What you will do:
The expected answer holds every line from the first line of the data below through the line containing "blood sugar levels", exactly as written, and no other line.
<<<<
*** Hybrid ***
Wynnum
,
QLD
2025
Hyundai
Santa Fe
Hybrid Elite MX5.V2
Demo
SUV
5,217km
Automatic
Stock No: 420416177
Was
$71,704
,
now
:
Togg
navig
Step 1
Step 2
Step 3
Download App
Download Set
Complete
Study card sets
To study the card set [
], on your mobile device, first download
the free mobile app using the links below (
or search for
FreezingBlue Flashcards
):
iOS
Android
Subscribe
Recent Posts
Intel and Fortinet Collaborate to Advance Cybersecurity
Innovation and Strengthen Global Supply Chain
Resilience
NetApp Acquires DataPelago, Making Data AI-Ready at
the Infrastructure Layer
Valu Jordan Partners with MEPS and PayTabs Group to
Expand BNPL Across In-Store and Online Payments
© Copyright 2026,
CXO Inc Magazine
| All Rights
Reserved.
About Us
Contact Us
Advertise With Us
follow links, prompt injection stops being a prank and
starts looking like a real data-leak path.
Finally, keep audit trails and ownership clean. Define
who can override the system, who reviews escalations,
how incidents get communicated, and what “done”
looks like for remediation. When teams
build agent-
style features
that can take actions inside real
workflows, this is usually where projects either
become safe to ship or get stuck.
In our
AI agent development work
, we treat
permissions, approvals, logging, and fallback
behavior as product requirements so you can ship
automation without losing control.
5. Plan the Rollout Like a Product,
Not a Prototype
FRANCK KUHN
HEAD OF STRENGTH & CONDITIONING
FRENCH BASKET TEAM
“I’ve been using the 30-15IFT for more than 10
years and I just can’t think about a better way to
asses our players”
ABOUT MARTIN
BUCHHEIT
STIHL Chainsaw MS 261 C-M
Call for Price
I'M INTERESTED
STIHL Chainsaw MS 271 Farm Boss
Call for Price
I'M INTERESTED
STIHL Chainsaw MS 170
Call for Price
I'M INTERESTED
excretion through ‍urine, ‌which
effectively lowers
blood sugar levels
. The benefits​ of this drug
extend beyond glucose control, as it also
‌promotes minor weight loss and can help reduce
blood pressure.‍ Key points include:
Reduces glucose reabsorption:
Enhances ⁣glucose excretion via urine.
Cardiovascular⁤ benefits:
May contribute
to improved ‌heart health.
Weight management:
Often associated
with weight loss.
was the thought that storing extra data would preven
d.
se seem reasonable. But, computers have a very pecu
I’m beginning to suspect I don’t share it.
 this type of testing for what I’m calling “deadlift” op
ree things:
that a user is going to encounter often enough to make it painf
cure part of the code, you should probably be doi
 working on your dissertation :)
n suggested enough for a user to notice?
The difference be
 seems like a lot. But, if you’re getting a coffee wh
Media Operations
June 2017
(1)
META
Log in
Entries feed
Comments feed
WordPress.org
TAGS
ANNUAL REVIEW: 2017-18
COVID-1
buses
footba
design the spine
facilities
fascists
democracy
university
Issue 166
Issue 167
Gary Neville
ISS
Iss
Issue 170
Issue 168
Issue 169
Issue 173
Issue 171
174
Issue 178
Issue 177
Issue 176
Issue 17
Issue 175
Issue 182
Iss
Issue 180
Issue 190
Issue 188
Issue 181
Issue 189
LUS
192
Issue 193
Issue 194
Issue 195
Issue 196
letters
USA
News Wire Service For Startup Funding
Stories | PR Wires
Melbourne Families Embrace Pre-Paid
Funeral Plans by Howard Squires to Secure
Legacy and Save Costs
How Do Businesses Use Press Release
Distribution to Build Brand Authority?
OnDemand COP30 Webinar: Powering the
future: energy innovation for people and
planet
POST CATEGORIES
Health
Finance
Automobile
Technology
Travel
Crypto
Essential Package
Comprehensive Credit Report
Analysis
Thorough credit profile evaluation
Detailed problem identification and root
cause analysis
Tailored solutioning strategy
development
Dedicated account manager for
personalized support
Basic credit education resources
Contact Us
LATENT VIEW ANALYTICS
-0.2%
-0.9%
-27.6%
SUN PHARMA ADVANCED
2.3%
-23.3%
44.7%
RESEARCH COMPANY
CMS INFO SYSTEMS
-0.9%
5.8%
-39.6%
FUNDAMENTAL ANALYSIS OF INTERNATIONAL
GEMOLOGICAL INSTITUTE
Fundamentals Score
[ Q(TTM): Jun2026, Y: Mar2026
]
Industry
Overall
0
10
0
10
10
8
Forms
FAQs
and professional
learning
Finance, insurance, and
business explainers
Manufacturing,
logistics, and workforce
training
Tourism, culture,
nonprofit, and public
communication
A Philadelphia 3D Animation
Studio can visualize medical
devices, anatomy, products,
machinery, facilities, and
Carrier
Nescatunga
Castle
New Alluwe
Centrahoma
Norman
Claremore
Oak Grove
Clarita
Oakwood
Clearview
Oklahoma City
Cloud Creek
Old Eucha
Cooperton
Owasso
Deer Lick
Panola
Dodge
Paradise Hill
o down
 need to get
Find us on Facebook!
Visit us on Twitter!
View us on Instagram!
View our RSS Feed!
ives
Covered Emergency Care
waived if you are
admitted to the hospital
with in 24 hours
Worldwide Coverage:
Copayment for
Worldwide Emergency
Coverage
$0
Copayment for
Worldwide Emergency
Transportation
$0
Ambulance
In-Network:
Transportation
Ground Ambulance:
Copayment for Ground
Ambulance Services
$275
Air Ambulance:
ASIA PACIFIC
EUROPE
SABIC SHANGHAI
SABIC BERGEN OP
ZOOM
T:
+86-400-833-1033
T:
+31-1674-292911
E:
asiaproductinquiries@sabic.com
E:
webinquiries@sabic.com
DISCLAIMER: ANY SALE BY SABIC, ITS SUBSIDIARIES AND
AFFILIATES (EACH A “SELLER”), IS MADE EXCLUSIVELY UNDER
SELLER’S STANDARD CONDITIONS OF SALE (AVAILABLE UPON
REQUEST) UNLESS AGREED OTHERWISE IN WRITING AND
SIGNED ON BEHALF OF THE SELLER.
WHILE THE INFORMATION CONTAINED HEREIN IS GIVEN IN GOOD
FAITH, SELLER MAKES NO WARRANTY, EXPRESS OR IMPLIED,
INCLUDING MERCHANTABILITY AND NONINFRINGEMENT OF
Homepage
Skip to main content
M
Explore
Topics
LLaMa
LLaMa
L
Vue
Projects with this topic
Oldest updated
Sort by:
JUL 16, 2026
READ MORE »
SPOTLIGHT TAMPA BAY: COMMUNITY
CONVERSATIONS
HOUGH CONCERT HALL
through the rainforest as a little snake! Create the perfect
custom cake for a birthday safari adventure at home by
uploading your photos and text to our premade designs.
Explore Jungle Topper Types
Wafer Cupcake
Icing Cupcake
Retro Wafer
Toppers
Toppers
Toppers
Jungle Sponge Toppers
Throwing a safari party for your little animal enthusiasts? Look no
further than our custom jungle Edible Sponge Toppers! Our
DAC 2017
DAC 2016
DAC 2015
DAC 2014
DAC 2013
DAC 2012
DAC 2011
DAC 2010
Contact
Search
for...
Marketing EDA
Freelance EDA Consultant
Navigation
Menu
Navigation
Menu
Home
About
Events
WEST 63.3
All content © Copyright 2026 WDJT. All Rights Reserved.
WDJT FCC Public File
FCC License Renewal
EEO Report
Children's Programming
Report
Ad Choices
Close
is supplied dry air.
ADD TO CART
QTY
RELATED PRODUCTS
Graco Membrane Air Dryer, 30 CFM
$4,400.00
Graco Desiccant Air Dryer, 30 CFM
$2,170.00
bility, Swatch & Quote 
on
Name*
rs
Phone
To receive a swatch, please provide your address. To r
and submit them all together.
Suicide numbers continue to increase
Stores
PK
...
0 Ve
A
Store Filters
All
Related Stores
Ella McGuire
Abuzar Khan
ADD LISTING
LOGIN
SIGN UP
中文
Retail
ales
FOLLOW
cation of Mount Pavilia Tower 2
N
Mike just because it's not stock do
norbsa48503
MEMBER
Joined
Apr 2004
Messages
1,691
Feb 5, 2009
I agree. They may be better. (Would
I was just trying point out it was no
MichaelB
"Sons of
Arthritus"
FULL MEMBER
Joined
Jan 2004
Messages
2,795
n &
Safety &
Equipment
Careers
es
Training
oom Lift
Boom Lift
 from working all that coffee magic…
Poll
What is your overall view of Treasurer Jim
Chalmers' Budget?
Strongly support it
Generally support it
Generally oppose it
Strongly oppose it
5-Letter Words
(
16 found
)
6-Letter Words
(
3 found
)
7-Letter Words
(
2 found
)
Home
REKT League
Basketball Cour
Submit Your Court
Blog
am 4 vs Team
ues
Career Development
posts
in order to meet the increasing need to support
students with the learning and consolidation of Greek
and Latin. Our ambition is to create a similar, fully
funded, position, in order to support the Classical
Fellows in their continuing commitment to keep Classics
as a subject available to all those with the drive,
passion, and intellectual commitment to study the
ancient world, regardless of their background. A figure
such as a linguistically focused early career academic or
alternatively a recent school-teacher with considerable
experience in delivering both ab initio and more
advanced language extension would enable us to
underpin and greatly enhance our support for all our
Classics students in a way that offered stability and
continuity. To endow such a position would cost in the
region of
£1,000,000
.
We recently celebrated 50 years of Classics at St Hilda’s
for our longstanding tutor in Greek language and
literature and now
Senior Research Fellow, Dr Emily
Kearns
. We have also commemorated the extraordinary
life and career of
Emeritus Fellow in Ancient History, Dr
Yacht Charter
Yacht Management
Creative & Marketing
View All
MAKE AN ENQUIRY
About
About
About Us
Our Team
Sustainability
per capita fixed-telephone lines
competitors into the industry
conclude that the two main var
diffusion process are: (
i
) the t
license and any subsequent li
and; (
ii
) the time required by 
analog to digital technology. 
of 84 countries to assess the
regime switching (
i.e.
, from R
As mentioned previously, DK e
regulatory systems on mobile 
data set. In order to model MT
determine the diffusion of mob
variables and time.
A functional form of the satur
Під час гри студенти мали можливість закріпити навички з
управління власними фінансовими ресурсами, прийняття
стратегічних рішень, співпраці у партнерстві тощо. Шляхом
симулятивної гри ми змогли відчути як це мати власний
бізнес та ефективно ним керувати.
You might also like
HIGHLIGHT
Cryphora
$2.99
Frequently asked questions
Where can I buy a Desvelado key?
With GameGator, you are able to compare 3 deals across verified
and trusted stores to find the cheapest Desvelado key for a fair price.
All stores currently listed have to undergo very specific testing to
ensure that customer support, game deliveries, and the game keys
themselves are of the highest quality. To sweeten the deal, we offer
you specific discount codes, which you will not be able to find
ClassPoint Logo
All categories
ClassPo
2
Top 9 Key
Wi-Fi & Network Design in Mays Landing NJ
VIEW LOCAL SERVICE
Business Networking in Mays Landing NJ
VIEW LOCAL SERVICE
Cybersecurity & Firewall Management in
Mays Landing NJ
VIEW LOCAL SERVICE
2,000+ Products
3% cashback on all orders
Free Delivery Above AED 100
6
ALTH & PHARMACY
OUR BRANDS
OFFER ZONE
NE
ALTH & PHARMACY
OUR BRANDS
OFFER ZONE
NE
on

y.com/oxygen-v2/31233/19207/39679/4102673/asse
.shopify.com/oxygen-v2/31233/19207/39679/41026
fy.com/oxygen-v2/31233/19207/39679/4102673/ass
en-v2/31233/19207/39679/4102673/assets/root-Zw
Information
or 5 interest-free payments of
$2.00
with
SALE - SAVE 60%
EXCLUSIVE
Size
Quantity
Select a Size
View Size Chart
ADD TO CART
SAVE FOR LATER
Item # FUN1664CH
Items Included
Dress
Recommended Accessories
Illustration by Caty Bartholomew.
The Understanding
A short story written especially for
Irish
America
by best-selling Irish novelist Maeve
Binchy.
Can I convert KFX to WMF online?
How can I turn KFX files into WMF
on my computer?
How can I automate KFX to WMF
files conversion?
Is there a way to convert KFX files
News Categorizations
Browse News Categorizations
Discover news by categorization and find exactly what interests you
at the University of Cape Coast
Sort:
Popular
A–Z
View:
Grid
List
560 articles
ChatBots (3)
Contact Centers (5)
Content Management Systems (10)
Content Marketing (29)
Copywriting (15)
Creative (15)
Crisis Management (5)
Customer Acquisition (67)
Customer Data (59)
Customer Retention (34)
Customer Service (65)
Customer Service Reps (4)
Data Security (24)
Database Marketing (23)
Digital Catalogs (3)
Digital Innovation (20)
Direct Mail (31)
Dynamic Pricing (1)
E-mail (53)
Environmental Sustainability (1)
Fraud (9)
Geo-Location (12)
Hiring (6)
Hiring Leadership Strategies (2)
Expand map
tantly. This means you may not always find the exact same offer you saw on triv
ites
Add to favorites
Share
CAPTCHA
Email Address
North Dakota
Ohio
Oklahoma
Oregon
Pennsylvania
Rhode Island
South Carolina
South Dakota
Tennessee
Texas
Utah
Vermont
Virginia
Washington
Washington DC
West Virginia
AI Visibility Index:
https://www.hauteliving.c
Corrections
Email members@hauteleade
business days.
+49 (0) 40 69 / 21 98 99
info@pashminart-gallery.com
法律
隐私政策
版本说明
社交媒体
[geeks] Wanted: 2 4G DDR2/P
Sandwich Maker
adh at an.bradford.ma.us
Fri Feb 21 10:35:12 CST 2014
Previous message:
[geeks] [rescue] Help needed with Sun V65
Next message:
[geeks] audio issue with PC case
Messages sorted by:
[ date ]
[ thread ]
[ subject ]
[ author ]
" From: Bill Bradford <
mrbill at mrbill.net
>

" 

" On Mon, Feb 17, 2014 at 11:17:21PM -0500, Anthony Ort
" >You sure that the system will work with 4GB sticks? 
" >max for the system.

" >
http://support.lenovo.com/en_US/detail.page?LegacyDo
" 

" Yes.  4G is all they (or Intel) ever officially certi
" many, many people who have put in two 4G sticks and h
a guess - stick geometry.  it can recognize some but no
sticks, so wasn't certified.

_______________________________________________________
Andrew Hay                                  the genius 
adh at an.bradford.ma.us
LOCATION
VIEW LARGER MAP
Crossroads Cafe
>>>>
Exercise output:
*** Hybrid ***
Wynnum
,
QLD
2025
Hyundai
Santa Fe
Hybrid Elite MX5.V2
Demo
SUV
5,217km
Automatic
Stock No: 420416177
Was
$71,704
,
now
:
Togg
navig
Step 1
Step 2
Step 3
Download App
Download Set
Complete
Study card sets
To study the card set [
], on your mobile device, first download
the free mobile app using the links below (
or search for
FreezingBlue Flashcards
):
iOS
Android
Subscribe
Recent Posts
Intel and Fortinet Collaborate to Advance Cybersecurity
Innovation and Strengthen Global Supply Chain
Resilience
NetApp Acquires DataPelago, Making Data AI-Ready at
the Infrastructure Layer
Valu Jordan Partners with MEPS and PayTabs Group to
Expand BNPL Across In-Store and Online Payments
© Copyright 2026,
CXO Inc Magazine
| All Rights
Reserved.
About Us
Contact Us
Advertise With Us
follow links, prompt injection stops being a prank and
starts looking like a real data-leak path.
Finally, keep audit trails and ownership clean. Define
who can override the system, who reviews escalations,
how incidents get communicated, and what “done”
looks like for remediation. When teams
build agent-
style features
that can take actions inside real
workflows, this is usually where projects either
become safe to ship or get stuck.
In our
AI agent development work
, we treat
permissions, approvals, logging, and fallback
behavior as product requirements so you can ship
automation without losing control.
5. Plan the Rollout Like a Product,
Not a Prototype
FRANCK KUHN
HEAD OF STRENGTH & CONDITIONING
FRENCH BASKET TEAM
“I’ve been using the 30-15IFT for more than 10
years and I just can’t think about a better way to
asses our players”
ABOUT MARTIN
BUCHHEIT
STIHL Chainsaw MS 261 C-M
Call for Price
I'M INTERESTED
STIHL Chainsaw MS 271 Farm Boss
Call for Price
I'M INTERESTED
STIHL Chainsaw MS 170
Call for Price
I'M INTERESTED
excretion through ‍urine, ‌which
effectively lowers
blood sugar levels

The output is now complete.